START Available data

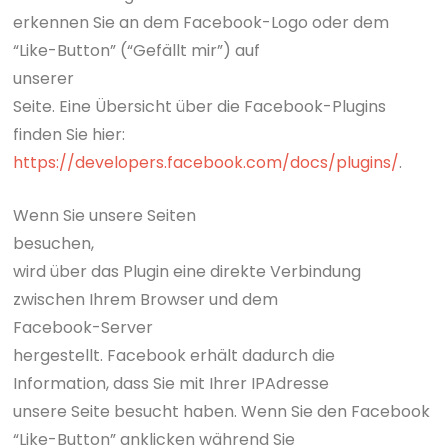
erkennen Sie an dem Facebook-Logo oder dem
“Like-Button” (“Gefällt mir”) auf
unserer
Seite. Eine Übersicht über die Facebook-Plugins
finden Sie hier:
https://developers.facebook.com/docs/plugins/
.
Wenn Sie unsere Seiten
besuchen,
wird über das Plugin eine direkte Verbindung
zwischen Ihrem Browser und dem
Facebook-Server
hergestellt. Facebook erhält dadurch die
Information, dass Sie mit Ihrer IPAdresse
unsere Seite besucht haben. Wenn Sie den Facebook
“Like-Button” anklicken während Sie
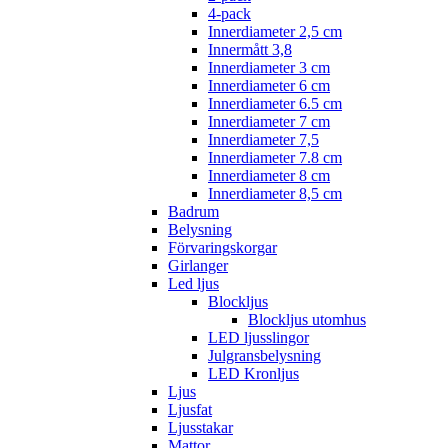
4-pack
Innerdiameter 2,5 cm
Innermått 3,8
Innerdiameter 3 cm
Innerdiameter 6 cm
Innerdiameter 6.5 cm
Innerdiameter 7 cm
Innerdiameter 7,5
Innerdiameter 7.8 cm
Innerdiameter 8 cm
Innerdiameter 8,5 cm
Badrum
Belysning
Förvaringskorgar
Girlanger
Led ljus
Blockljus
Blockljus utomhus
LED ljusslingor
Julgransbelysning
LED Kronljus
Ljus
Ljusfat
Ljusstakar
Mattor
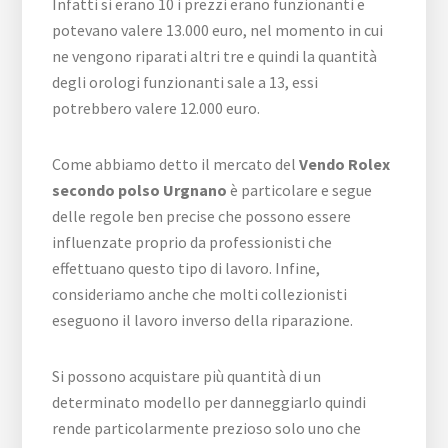
Infatti si erano 10 i prezzi erano funzionanti e
potevano valere 13.000 euro, nel momento in cui
ne vengono riparati altri tre e quindi la quantità
degli orologi funzionanti sale a 13, essi
potrebbero valere 12.000 euro.
Come abbiamo detto il mercato del
Vendo Rolex
secondo polso Urgnano
è particolare e segue
delle regole ben precise che possono essere
influenzate proprio da professionisti che
effettuano questo tipo di lavoro. Infine,
consideriamo anche che molti collezionisti
eseguono il lavoro inverso della riparazione.
Si possono acquistare più quantità di un
determinato modello per danneggiarlo quindi
rende particolarmente prezioso solo uno che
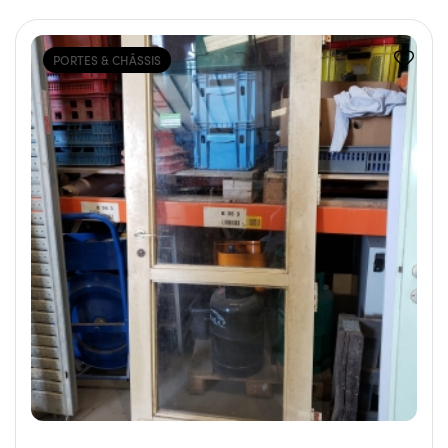
PORTES & CHÂSSIS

END Available data

= Work task =
For this exercise, retype the listing above word for word and omit the pictures.

= Response =
erkennen Sie an dem Facebook-Logo oder dem
“Like-Button” (“Gefällt mir”) auf
unserer
Seite. Eine Übersicht über die Facebook-Plugins
finden Sie hier:
https://developers.facebook.com/docs/plugins/
.
Wenn Sie unsere Seiten
besuchen,
wird über das Plugin eine direkte Verbindung
zwischen Ihrem Browser und dem
Facebook-Server
hergestellt. Facebook erhält dadurch die
Information, dass Sie mit Ihrer IPAdresse
unsere Seite besucht haben. Wenn Sie den Facebook
“Like-Button” anklicken während Sie
4-pack
Innerdiameter 2,5 cm
Innermått 3,8
Innerdiameter 3 cm
Innerdiameter 6 cm
Innerdiameter 6.5 cm
Innerdiameter 7 cm
Innerdiameter 7,5
Innerdiameter 7.8 cm
Innerdiameter 8 cm
Innerdiameter 8,5 cm
Badrum
Belysning
Förvaringskorgar
Girlanger
Led ljus
Blockljus
Blockljus utomhus
LED ljusslingor
Julgransbelysning
LED Kronljus
Ljus
Ljusfat
Ljusstakar
Mattor
Infatti si erano 10 i prezzi erano funzionanti e
potevano valere 13.000 euro, nel momento in cui
ne vengono riparati altri tre e quindi la quantità
degli orologi funzionanti sale a 13, essi
potrebbero valere 12.000 euro.
Come abbiamo detto il mercato del
Vendo Rolex
secondo polso Urgnano
è particolare e segue
delle regole ben precise che possono essere
influenzate proprio da professionisti che
effettuano questo tipo di lavoro. Infine,
consideriamo anche che molti collezionisti
eseguono il lavoro inverso della riparazione.
Si possono acquistare più quantità di un
determinato modello per danneggiarlo quindi
rende particolarmente prezioso solo uno che
PORTES & CHÂSSIS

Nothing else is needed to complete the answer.